Dans son rapport, la Commissaire appelle également à mettre fin à la conscription forcée et à la mobilisation militaire des Tatars de Crimée en Crimée, une autre pratique qui viole clairement le droit international humanitaire. Elle estime que les Tatars de Crimée qui tentent de se soustraire à l'enrôlement illégal dans les services armés russes devraient bénéficier d'une aide humanitaire et juridique adéquate dans tous les pays où ils pourraient chercher refuge.
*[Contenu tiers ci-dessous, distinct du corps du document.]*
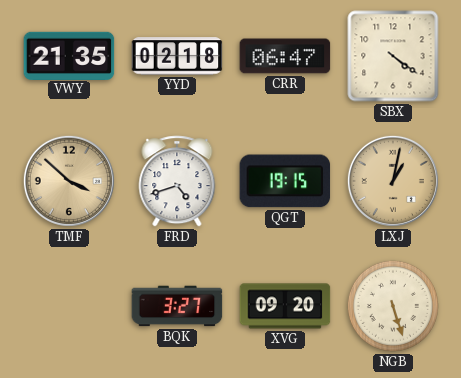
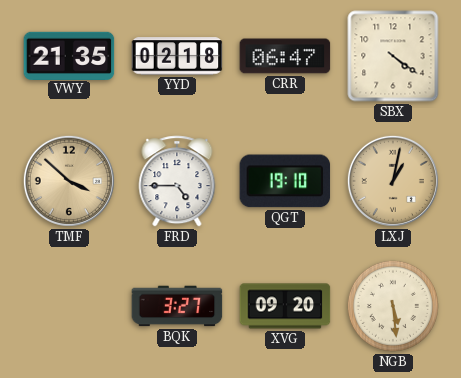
FRD: 4:42 -> 4:45
QGT: 19:15 -> 19:10
NGB: 5:27 -> 5:29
En ce qui concerne les disparitions forcées, une grave violation des droits humains qui depuis l'annexion illégale de la Crimée en 2014 a touché plusieurs dizaines de personnes dont de nombreux Tatars de Crimée, la Commissaire demande que le sort des personnes disparues et le lieu où elles se trouvent soient établis dans le cadre d'enquêtes rapides, efficaces et adéquates. « Tous les responsables de ces graves violations des droits humains doivent être traduits en justice et les victimes, les proches des personnes disparues et leurs associations doivent bénéficier d'un soutien adéquat », a souligné la Commissaire.
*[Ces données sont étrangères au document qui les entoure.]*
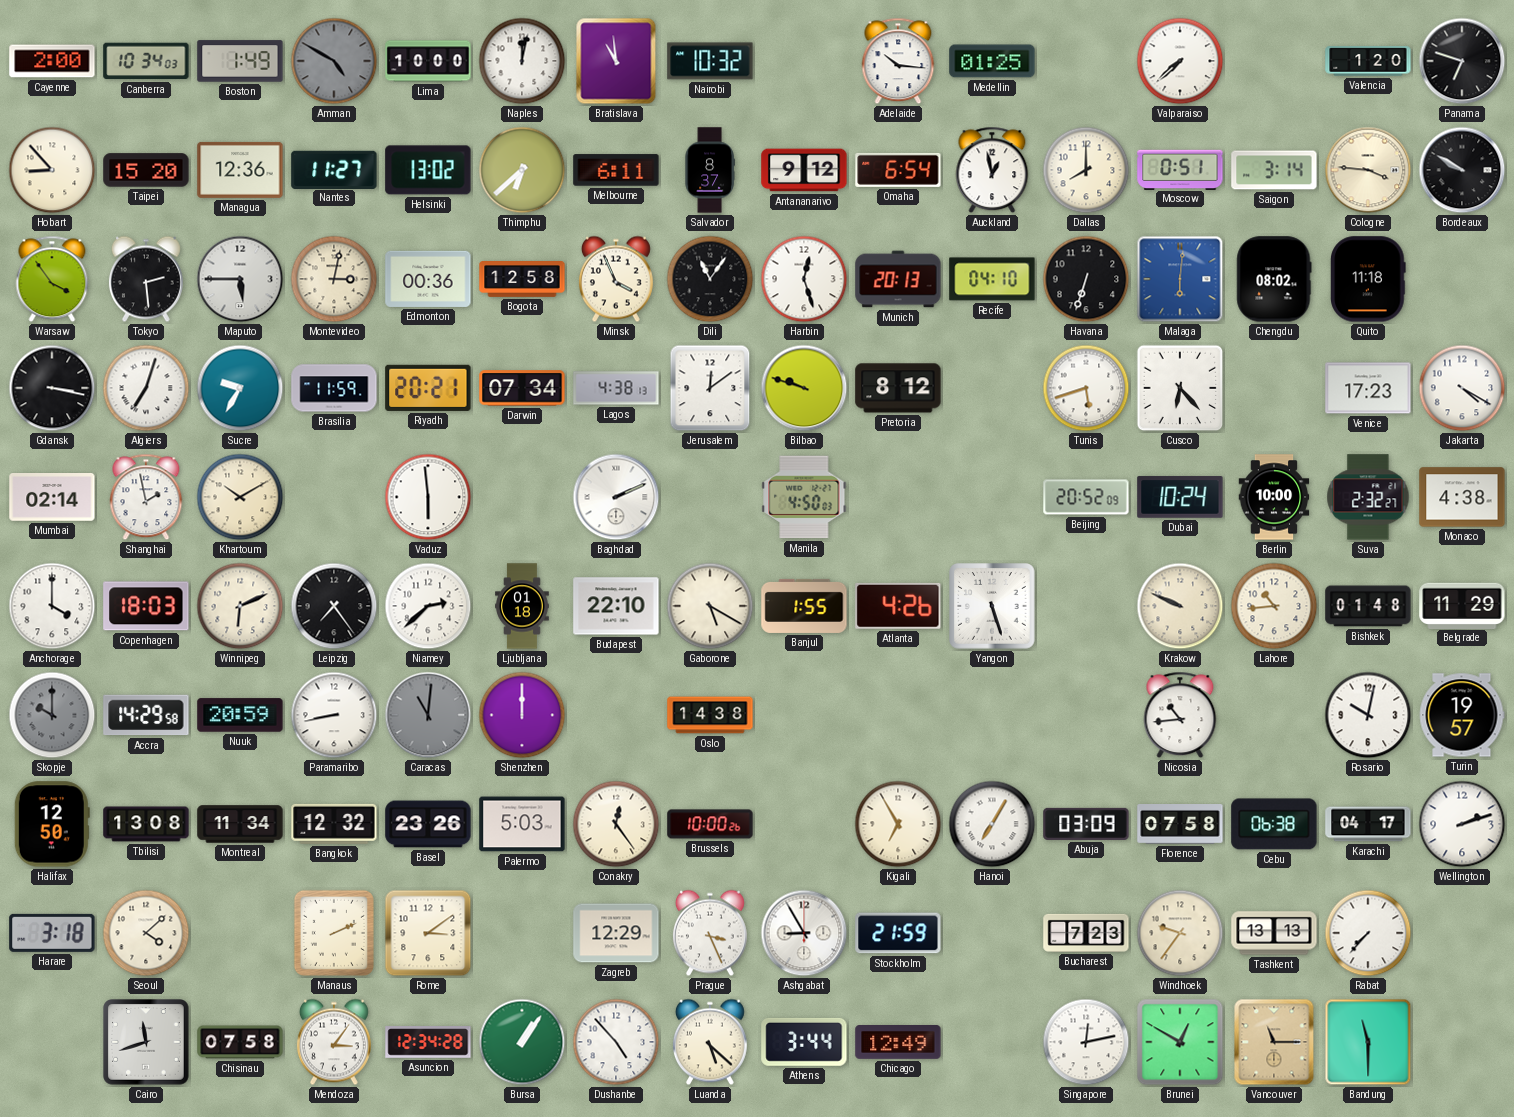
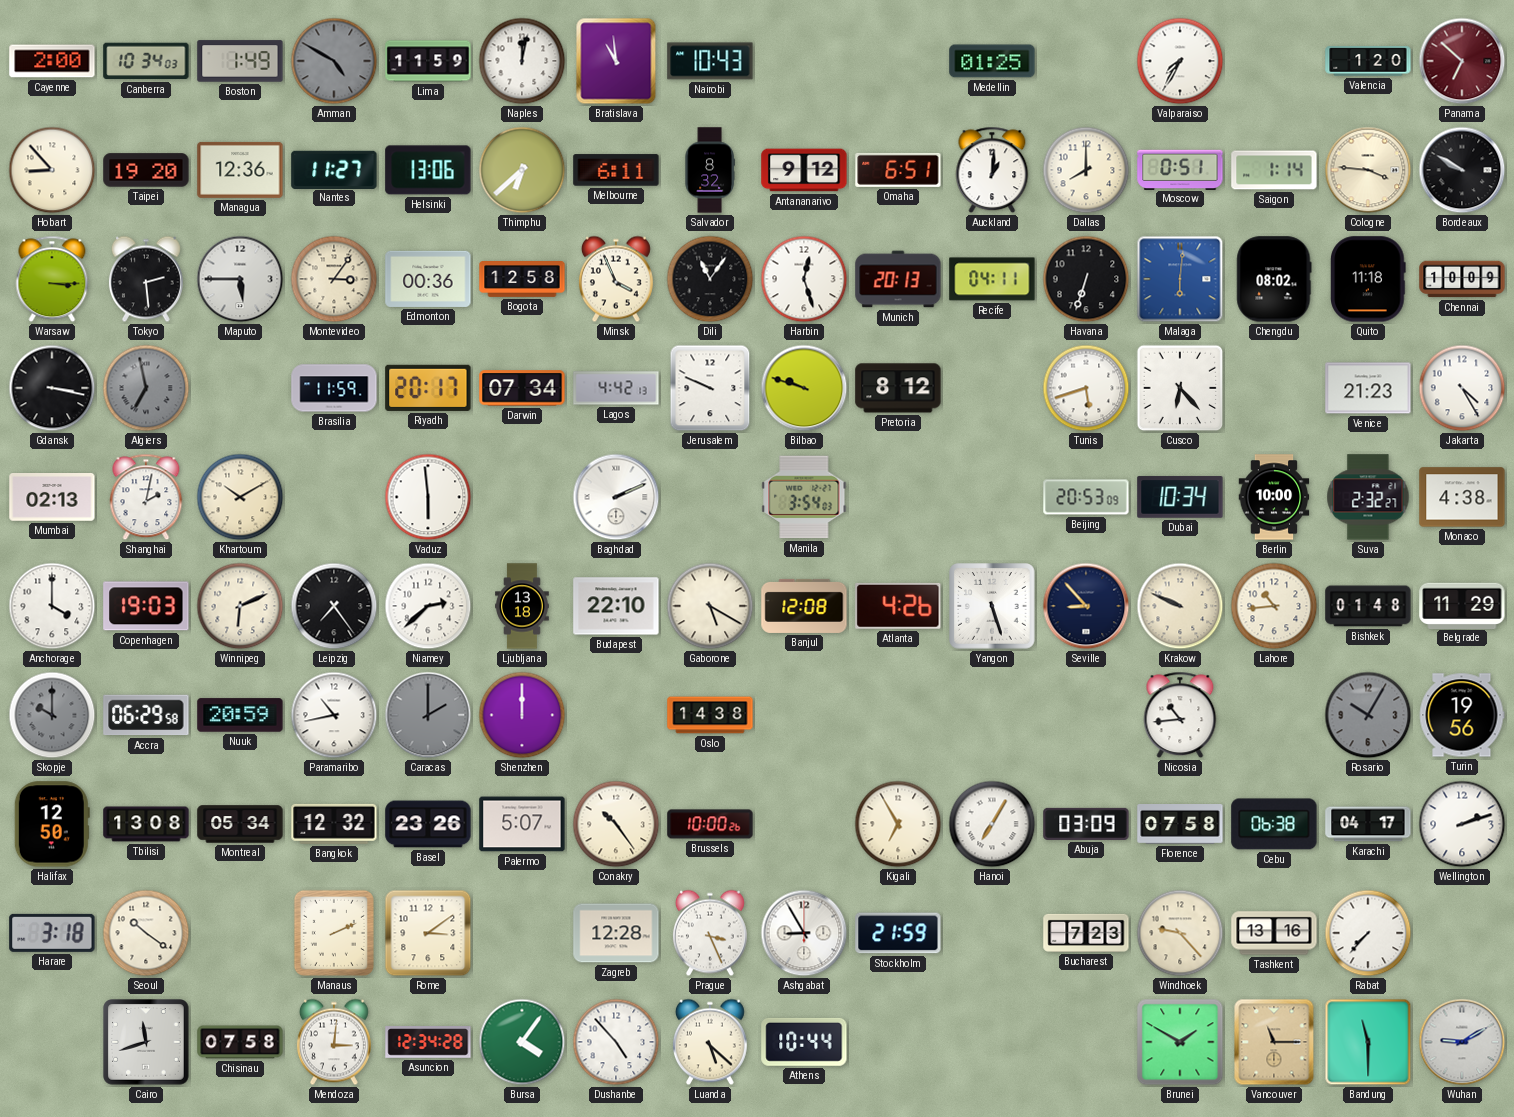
Lima: 10:00 -> 11:59
Nairobi: 10:32 -> 10:43
Adelaide: 10:16 -> none
Valparaiso: 7:38 -> 7:35
Panama: 6:48 -> 6:52
Panama dial: black -> burgundy
Taipei: 15:20 -> 19:20
Helsinki: 13:02 -> 13:06
Salvador: 8:37 -> 8:32
Omaha: 6:54 -> 6:51
Auckland: 12:58 -> 1:01
Saigon: 3:14 -> 1:14
Warsaw: 3:54 -> 3:15
Montevideo: 3:02 -> 3:06
Recife: 04:10 -> 04:11
Chennai: none -> 10:09
Algiers: 7:03 -> 6:58
Algiers dial: white -> grey
Sucre: 9:35 -> none
Riyadh: 20:21 -> 20:17
Lagos: 4:38 -> 4:42
Jerusalem: 12:09 -> 9:49
Venice: 17:23 -> 21:23
Jakarta: 4:20 -> 4:25
Mumbai: 02:14 -> 02:13
Shanghai: 1:58 -> 2:02
Manila: 4:50 -> 3:54
Beijing: 20:52 -> 20:53
Dubai: 10:24 -> 10:34
Copenhagen: 18:03 -> 19:03
Ljubljana: 01:18 -> 13:18
Banjul: 1:55 -> 12:08
Seville: none -> 8:53
Accra: 14:29 -> 06:29
Paramaribo: 8:43 -> 10:43
Caracas: 11:01 -> 2:00
Rosario: 10:02 -> 10:05
Rosario dial: white -> grey
Turin: 19:57 -> 19:56
Montreal: 11:34 -> 05:34
Palermo: 5:03 -> 5:07
Conakry: 12:24 -> 10:24
Seoul: 4:08 -> 10:21
Zagreb: 12:29 -> 12:28
Windhoek: 9:36 -> 9:23
Tashkent: 13:13 -> 13:16
Mendoza: 3:06 -> 3:01
Bursa: 1:06 -> 4:06
Athens: 3:44 -> 10:44
Chicago: 12:49 -> none
Singapore: 12:13 -> none
Brunei: 12:50 -> 1:50
Wuhan: none -> 9:10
« Les Tatars de Crimée font partie intégrante de l'histoire et de la communauté européenne au sens large. Je suis inspirée par la solidarité et la résilience singulièrement fortes qui les ont caractérisés au fil des siècles », a déclaré la Commissaire. Exprimant l'espoir que les Tatars de Crimée puissent, dès que possible, reprendre la place qui leur revient dans le tissu social de la société multiculturelle de Crimée, en tant qu’habitants autochtones de la péninsule, après des décennies d'exil forcé, la Commissaire a souligné qu’ils « devraient bénéficier de tout le soutien nécessaire pour préserver et maintenir leur identité unique et pour permettre la pleine réalisation, attendue depuis longtemps, de leurs droits humains ».


[1]Le rapport de la Commissaire ne traite pas des questions liées au statut. Il ne peut être interprété comme une reconnaissance des autorités occupantes russes en Crimée ou d'un quelconque changement de statut du territoire en question. Rien dans le rapport ne doit être considéré comme une atteinte à l'indépendance, à la souveraineté et à l'intégrité territoriale de l'Ukraine à l'intérieur de ses frontières internationalement reconnues.